The investor, Heliconvest Investment, considers the new plant to be just the first phase and has plans for expansion.

The factory will be processing a wide range of compound fertilisers as well as Urea as a nitrogen rich top dressing and calcium nitrate, a component in many fertilisers.

This means that while some raw materials can come from local sources, many will have to be imported. It is still worth while to do a lot of processing locally, since the final bagged products are often bulkier than the raw materials, so transport costs are reduced. And it always makes sense that the processing charges, which are largely labour, should be incurred in Zimbabwe and so provide new jobs.

Zimbabwe is largely self-sufficient in phosphates, thanks to the major deposit at Dorowa, and mining and processing can be expanded. But it seems sensible for others to start looking for a decent second deposit.

Potassium salts have not been found in Zimbabwe, although there has not been much prospecting for these. It would seem to be a good idea for geologists to start thinking where in Zimbabwe such minerals could have accumulated and for a decent prospecting drive at the most hopeful sites. Minerals that no one expected in Zimbabwe, such as diamonds and petroleum products, have been discovered, hence the need to start listing where potassium minerals might be discovered.

Besides urea, most nitrogen fertilisers are based on ammonia. Zimbabwe used to make a lot of ammonia once, through a well-known but usually uneconomic process.
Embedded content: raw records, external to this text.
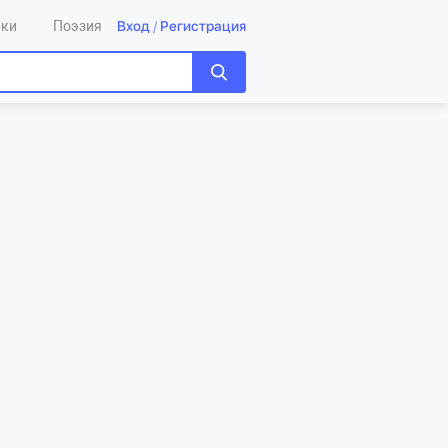
Вход
/
Регистрация
ики
Поэзия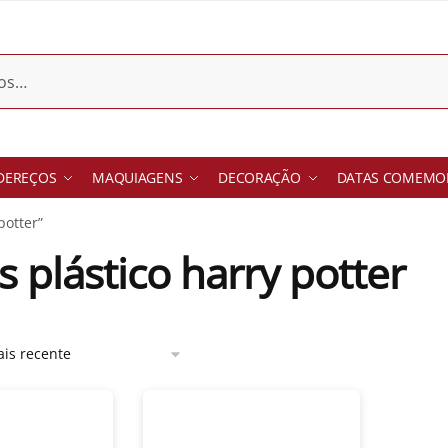
DEREÇOS
MAQUIAGENS
DECORAÇÃO
DATAS COMEMOR
potter”
s plástico harry potter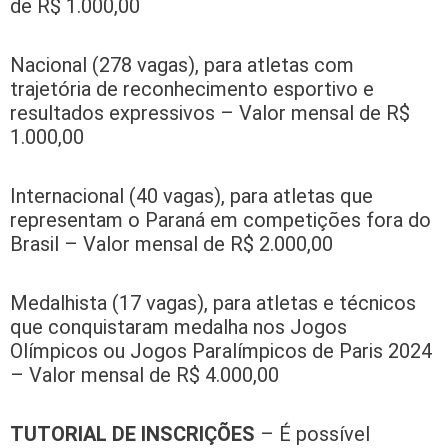
de R$ 1.000,00
Nacional (278 vagas), para atletas com
trajetória de reconhecimento esportivo e
resultados expressivos – Valor mensal de R$
1.000,00
Internacional (40 vagas), para atletas que
representam o Paraná em competições fora do
Brasil – Valor mensal de R$ 2.000,00
Medalhista (17 vagas), para atletas e técnicos
que conquistaram medalha nos Jogos
Olímpicos ou Jogos Paralímpicos de Paris 2024
– Valor mensal de R$ 4.000,00
TUTORIAL DE INSCRIÇÕES
– É possível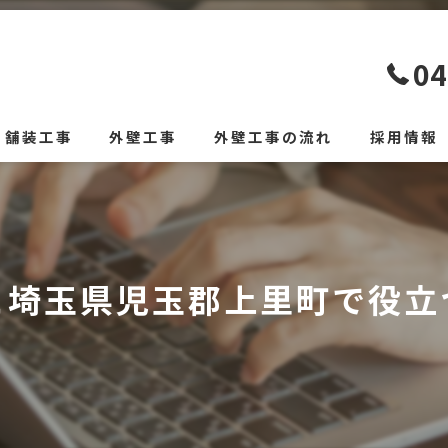
04
舗装工事
外壁工事
外壁工事の流れ
採用情報
と埼玉県児玉郡上里町で役立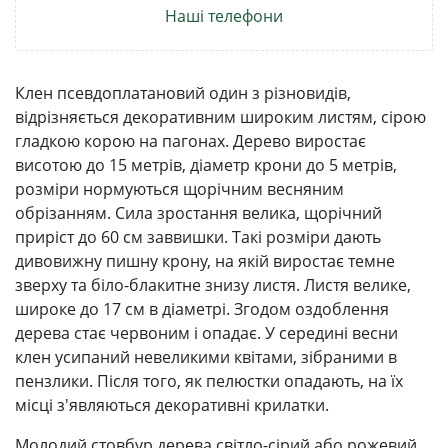
Наші телефони
Клен псевдоплатановий один з різновидів,
відрізняється декоративним широким листям, сірою
гладкою корою на пагонах. Дерево виростає
висотою до 15 метрів, діаметр крони до 5 метрів,
розміри нормуються щорічним весняним
обрізанням. Сила зростання велика, щорічний
приріст до 60 см заввишки. Такі розміри дають
дивовижну пишну крону, на якій виростає темне
зверху та біло-блакитне знизу листя. Листя велике,
широке до 17 см в діаметрі. Згодом оздоблення
дерева стає червоним і опадає. У середині весни
клен усипаний невеликими квітами, зібраними в
пензлики. Після того, як пелюстки опадають, на їх
місці з'являються декоративні крилатки.
Молодий стовбур дерева світло-сірий або рожевий.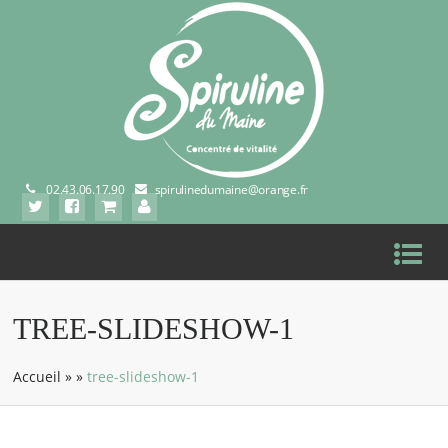
02.43.06.17.90
spirulinedumaine@orange.fr
TREE-SLIDESHOW-1
Accueil
»
»
tree-slideshow-1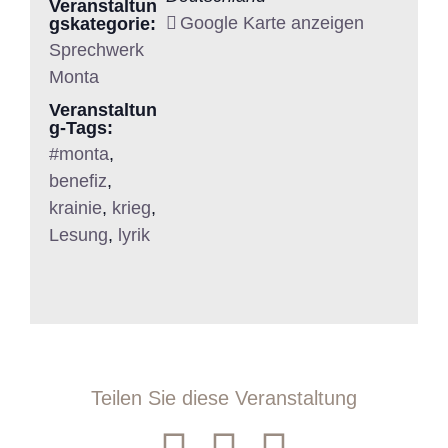
Veranstaltun
Google Karte anzeigen
gskategorie:
Sprechwerk
Monta
Veranstaltun
g-Tags:
#monta
,
benefiz
,
krainie
,
krieg
,
Lesung
,
lyrik
Teilen Sie diese Veranstaltung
This was liquefying air to separate out the nitrogen, with oxygen as the main waste product, and electrolysing water to extract hydrogen, again with oxygen as the waste product. That waste oxygen could be sold to Zisco.

Sable chemicals started doing this during the UDI era when Kariba South power station could generate more electricity than the country then needed. Capco, the owners of the power station, had the option of opening flood gates to release surplus water, or making a little extra money with a special rate, especially at night, for Sable. So Sable was able to buy cheap electricity.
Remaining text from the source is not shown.